Acquire and Release (cont.)

• A release followed by an acquire of the same lock guarantees (the programmer) that all writes previous to the release will be seen by all reads following the acquire.
• The idea is to let the programmer decide which blocks of operations need be synchronized, and put them between matching pair of acquire-release operations.
• In the absence of release/acquire pairs, there is no assurance that modifications will ever propagate between processes.
Happened-Before relation induced by acquire/release

A

w(x) rel(L1) w(x) acq(L2) r(y)

B

w(y) rel(L2) r(x) r(x) rel(L1)

C

acq(L1) r(y) w(y) acq(L2) rel(L2)
RC Memory Model: Transitivity

The process C sees the modification of $x$ by A.
Competing Accesses

• Two memory accesses are *not synchronized* if they are independent events according to the previously defined happened-before relationship.

• Two memory accesses are *conflicting* if they are accesses to the same memory location, and at least one of them is a *write*.

• Conflicting accesses are said to be *competing* if there exists an execution in which they are not synchronized.

• Competing accesses form a *race condition* as they may be executed concurrently.
Data Races in RC

Release Consistency does not guarantee anything about ordered propagation of updates

Initially: grades = oldDatabase; updated = false;

• Thread T.A.
  grades = newDatabase;
  updated = true;

• Thread Lecturer
  while (updated == false);
  X:=grades.gradeOf(lecturersSon);

• If the modification of variable updated is passed to Lecturer while the modification of grades is not, then Lecturer looks at the old database!

• This is possible in Release Consistency (and Coherence), but not in Sequential Consistency.
Expressiveness of Release Consistency
[Gharachorloo et.al 1990]

**Theorem:** RC = SC for programs having no data-races.

Given a data-race-free program P, the set of valid executions for P is the same on systems providing RC and those providing SC.

Conclusion (OpenMP, Java, C++, etc):
- System provide RC (performance)
- Programmer avoid data-races (program verification)
- ➔ Best of both worlds!
Implementation of RC

• Satisfying the happened-before relation between all operations is enough to satisfy RC.
  – Maintenance and usage of such a detailed ordering would be expensive.
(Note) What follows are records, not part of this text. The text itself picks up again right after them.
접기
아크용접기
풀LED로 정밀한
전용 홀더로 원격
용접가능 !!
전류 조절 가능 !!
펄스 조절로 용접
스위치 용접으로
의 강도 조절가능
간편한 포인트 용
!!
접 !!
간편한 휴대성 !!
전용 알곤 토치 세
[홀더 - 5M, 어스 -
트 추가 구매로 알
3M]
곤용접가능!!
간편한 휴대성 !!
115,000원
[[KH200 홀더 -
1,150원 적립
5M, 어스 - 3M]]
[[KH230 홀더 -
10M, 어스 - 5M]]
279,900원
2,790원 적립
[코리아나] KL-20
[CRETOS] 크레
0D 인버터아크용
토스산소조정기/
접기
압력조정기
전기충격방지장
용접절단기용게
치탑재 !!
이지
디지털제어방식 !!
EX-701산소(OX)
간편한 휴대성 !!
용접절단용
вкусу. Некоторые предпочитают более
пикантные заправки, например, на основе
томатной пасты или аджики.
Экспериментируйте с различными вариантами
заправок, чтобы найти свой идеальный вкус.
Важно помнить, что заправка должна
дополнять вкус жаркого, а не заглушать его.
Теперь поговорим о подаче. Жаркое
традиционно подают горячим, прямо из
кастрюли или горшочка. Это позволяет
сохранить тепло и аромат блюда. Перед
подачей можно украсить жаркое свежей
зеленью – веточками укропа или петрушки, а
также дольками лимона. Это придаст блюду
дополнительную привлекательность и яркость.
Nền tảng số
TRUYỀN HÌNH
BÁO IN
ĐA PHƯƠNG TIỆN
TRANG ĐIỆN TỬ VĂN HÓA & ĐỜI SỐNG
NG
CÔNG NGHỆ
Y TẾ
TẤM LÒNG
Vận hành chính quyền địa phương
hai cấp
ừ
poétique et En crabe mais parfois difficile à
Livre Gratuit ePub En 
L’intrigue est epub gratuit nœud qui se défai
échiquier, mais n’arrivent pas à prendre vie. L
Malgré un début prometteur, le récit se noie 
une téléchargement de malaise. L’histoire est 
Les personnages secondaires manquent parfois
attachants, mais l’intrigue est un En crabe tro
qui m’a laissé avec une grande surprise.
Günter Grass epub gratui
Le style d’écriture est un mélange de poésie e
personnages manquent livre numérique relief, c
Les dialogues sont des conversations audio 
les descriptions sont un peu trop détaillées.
• Instead, the ordering is applied to process intervals.
  – Intervals are segments of time in the execution of a single process.
  – New interval begins each time a process executes a synchronization operation.
Happened-before of Intervals

A happened before partial order is defined between intervals.

An interval $i_1$ precedes an interval $i_2$ according to *happened-before of intervals*, if all accesses in $i_1$ precede accesses in $i_2$ according to the *happened-before of accesses*. 
Vector Timestamps

• An interval is said to be performed at a process if all interval’s accesses have been performed at that process.

• Each process $p$ has vector timestamp $V_p$ that tracks which intervals have been performed at that process.
  – A vector timestamp consists of a set of interval indices, one per process in the system.
Lazy Release Consistency
[Keleher et al., Treadmarks 1992]*

- Postpone modifications until remote process “really” needs them
- More relaxed than RC

Formal Definition of Lazy Release Consistency

(A) Before a read or write access is allowed to perform with respect to any other process, all previous acquire accesses must be performed with respect to that other process, and

(B) Before a release access is allowed to perform with respect to any other process, all previous read or write accesses must be performed with respect to that other process, and

(C) acquire and release accesses are sequentially consistent.
Understanding the LRC Memory Model

- It is guaranteed that the acquirer of the same lock sees the modification that precede the release in program order.